Being a Single Woman

     I recently read a book called Women Food, and God, and I cannot recall the author's name, only that her father said to her after a talk she gave, "you have charisma, but so did Hitler."  And, her father's family died in the gas chambers.  My point is many of us women, just have not been encouraged enough at one point or another to feel good about ourselves.  
     Some of us are overachievers and think we have to have the perfect figure or have the perfect house or perfect family or give the perfect birthday party for our kids.  Some use food as a drug of choice and others have other vices, but we all want to be beautiful and loved.  The truth is that we are God, not I am God, but God is within us and no matter what  we can appreciate and accept as well as respect ourselves.  
     Food is not a drug for me.  It never has been, but I have in my life felt that I was imperfect in many ways, and have been told so all too much.  
     We are also, many of us, caught up in our stories.  For example, here is mine:  I was beautiful, young, smart, a good addition to the business for my talent with numbers and administrative secretarial skill, but my husband stopped loving me, and left me, and found a woman younger, even though as crazy as it sounds he was already quite a bit older than me.  I never really understood it, except to accept that he just did not like or want me, who I was, and it was OK for her to be whoever she was because she was in essence the kind of woman he wanted.
    Truthfully, after he left I found someone too, and that relationship went on for four years, but I ended up having to support the person I was with.  I think I just liked him because he was good lucking and a musician, a good one, but he was not what you would call really nice to tell the truth, but I am sure he might be to someone.  He eventually wanted to marry me too little too late, and by then I just could not bring myself to do it.  Too much had gone down.

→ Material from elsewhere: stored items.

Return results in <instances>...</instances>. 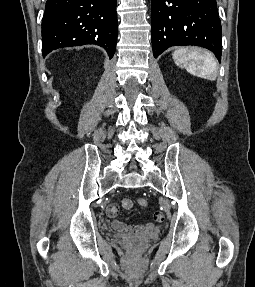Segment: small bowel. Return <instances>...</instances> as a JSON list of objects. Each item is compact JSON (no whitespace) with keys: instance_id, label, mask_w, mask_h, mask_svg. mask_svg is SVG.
Here are the masks:
<instances>
[{"instance_id":"obj_1","label":"small bowel","mask_w":255,"mask_h":287,"mask_svg":"<svg viewBox=\"0 0 255 287\" xmlns=\"http://www.w3.org/2000/svg\"><path fill=\"white\" fill-rule=\"evenodd\" d=\"M121 205L124 209L129 210L133 207L132 200L125 198L121 201ZM119 206L116 203H111L106 207V213L109 217L113 218L112 227L119 232L138 234L143 232H152L155 229V224L164 220V215L160 211L152 213V221L144 225H126L122 221L117 219Z\"/></svg>"}]
</instances>
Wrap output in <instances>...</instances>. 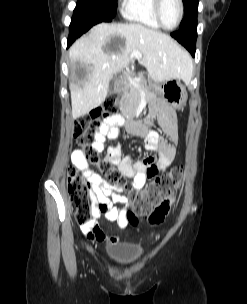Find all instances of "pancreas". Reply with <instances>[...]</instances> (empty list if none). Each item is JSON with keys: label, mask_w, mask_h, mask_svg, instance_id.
Segmentation results:
<instances>
[{"label": "pancreas", "mask_w": 247, "mask_h": 304, "mask_svg": "<svg viewBox=\"0 0 247 304\" xmlns=\"http://www.w3.org/2000/svg\"><path fill=\"white\" fill-rule=\"evenodd\" d=\"M137 82L139 84V89L130 82L125 85L128 86V89H125V87L123 89L119 104H122V109L120 110L125 116H131L136 113L142 96L140 90L145 93L144 96L147 101L156 98V85H147V82H144L142 79L138 80Z\"/></svg>", "instance_id": "cf45deb5"}]
</instances>
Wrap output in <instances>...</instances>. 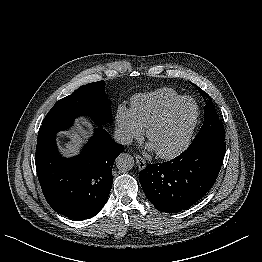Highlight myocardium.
Here are the masks:
<instances>
[{"mask_svg": "<svg viewBox=\"0 0 262 262\" xmlns=\"http://www.w3.org/2000/svg\"><path fill=\"white\" fill-rule=\"evenodd\" d=\"M191 101L195 105V115L193 120L183 138V140L177 145L174 149L166 152L157 151L156 154L162 159H172L180 155L190 144L196 126L198 124L199 116H200V107L196 100L189 96H183L182 98L178 99L177 101L170 104L167 108H165L159 116L148 126L146 131V136L150 141L152 133L160 127L165 121L169 118V116L173 113V111L178 108L183 102Z\"/></svg>", "mask_w": 262, "mask_h": 262, "instance_id": "obj_1", "label": "myocardium"}]
</instances>
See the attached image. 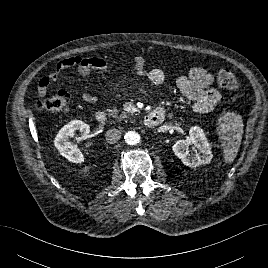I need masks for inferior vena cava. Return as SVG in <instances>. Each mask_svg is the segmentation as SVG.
<instances>
[{"label":"inferior vena cava","mask_w":268,"mask_h":268,"mask_svg":"<svg viewBox=\"0 0 268 268\" xmlns=\"http://www.w3.org/2000/svg\"><path fill=\"white\" fill-rule=\"evenodd\" d=\"M105 138L110 144L116 143L121 138V132L116 128H111L106 132Z\"/></svg>","instance_id":"obj_1"}]
</instances>
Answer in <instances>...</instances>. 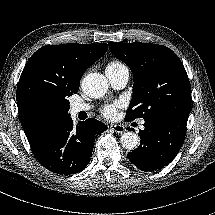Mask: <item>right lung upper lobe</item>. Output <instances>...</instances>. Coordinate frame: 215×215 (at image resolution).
<instances>
[{
  "mask_svg": "<svg viewBox=\"0 0 215 215\" xmlns=\"http://www.w3.org/2000/svg\"><path fill=\"white\" fill-rule=\"evenodd\" d=\"M107 49L106 43L46 45L27 61L17 86L16 100L32 151L67 117L57 105L77 93L83 73Z\"/></svg>",
  "mask_w": 215,
  "mask_h": 215,
  "instance_id": "right-lung-upper-lobe-1",
  "label": "right lung upper lobe"
}]
</instances>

     In the meantime, I lost my house, my savings, was working but eventually got sick and had to quit working, had to get assistance from the government.  Then when I started getting better, I started going blind.   
     Recently I read an article about how some of us are just not really matched with anyone correctly in our karma in this life and that is OK.  No woman in her forties or fifty like me or even older should feel like a loser because she is on her own in terms of relationship status.  I know women and men as well, in their sixties, seventies, even eighties who would like to find someone, but know how to be on their own and be self-contained.   Being in a relationship or marriage does not define one, although it can be a blessing and a wonderful, beautiful thing to be celebrated, like The Wedding Song, "wherever two or more of you are gathered in his name there is love, there is love..." , and if it does define one and one cannot survive without the relationship, then one is codependent.  Maybe I am wrong and it is more like Romeo and Juliet, where they could not live without each other.  I know couples sometimes die in short distance from one another.  I would not know.  My parents were such duel but separate entities, entwined by Meher Baba even in name, but headstrong in their own right, both of them.

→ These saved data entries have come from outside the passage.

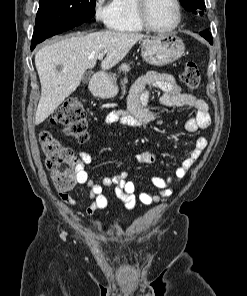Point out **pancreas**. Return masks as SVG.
Wrapping results in <instances>:
<instances>
[{"instance_id": "pancreas-1", "label": "pancreas", "mask_w": 247, "mask_h": 296, "mask_svg": "<svg viewBox=\"0 0 247 296\" xmlns=\"http://www.w3.org/2000/svg\"><path fill=\"white\" fill-rule=\"evenodd\" d=\"M128 83L127 77H125L123 80H121L122 85V93H125L126 84Z\"/></svg>"}]
</instances>
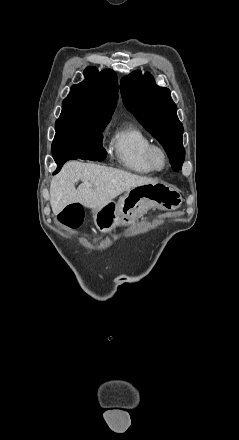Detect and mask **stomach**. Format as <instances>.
Instances as JSON below:
<instances>
[{
    "label": "stomach",
    "mask_w": 239,
    "mask_h": 440,
    "mask_svg": "<svg viewBox=\"0 0 239 440\" xmlns=\"http://www.w3.org/2000/svg\"><path fill=\"white\" fill-rule=\"evenodd\" d=\"M182 204L181 194L166 184H147L125 192L116 202H108L93 210L94 224L102 234L112 232L116 226H131L134 220L147 214L151 206L162 210H177Z\"/></svg>",
    "instance_id": "obj_1"
}]
</instances>
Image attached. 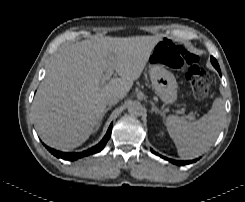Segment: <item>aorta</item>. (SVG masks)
Instances as JSON below:
<instances>
[{
  "label": "aorta",
  "mask_w": 245,
  "mask_h": 202,
  "mask_svg": "<svg viewBox=\"0 0 245 202\" xmlns=\"http://www.w3.org/2000/svg\"><path fill=\"white\" fill-rule=\"evenodd\" d=\"M128 113L133 116H140L143 112V106L138 101H132L128 104Z\"/></svg>",
  "instance_id": "aorta-1"
}]
</instances>
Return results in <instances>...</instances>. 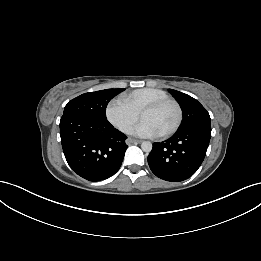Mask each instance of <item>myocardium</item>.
<instances>
[{"label": "myocardium", "instance_id": "myocardium-1", "mask_svg": "<svg viewBox=\"0 0 261 261\" xmlns=\"http://www.w3.org/2000/svg\"><path fill=\"white\" fill-rule=\"evenodd\" d=\"M168 104H172L175 106L176 111H177V118H176L175 123L173 124V126L170 129L161 133V136H163V137H167V136L174 134L179 129V127L182 123L183 115H182V109H181V106L179 105V103L176 100L170 99V98L162 99V100H158V101H155V102H152V103L146 105L143 108V110L141 111V116H142V114L146 111L156 110V109H159Z\"/></svg>", "mask_w": 261, "mask_h": 261}]
</instances>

     I used to be told by a married friend who depended on her husband for everything financially, did not even know how to pay a bill, that I did not need a man.  Truthfully, I do not, but coming from this person, it was ridicules.  How can a woman who does not even have any idea how much her water bill is and has to ask her husband for money to do anything, say to an independent self-sufficient woman who takes care of a house, a family, kids, animals, bills and is blind, that she does not need a man?  Theoretically true, yes but entirely hypocritical even if well meaning.  I suppose at the time I wanted to be with someone or was perhaps struggling with a relationship already.  No matter, not all of us have to be in a relationship or be married, but those of us who are independent and unafraid to be alone because we have already faced ourselves, do not need to be lectured by those who have never walked in our shoes before.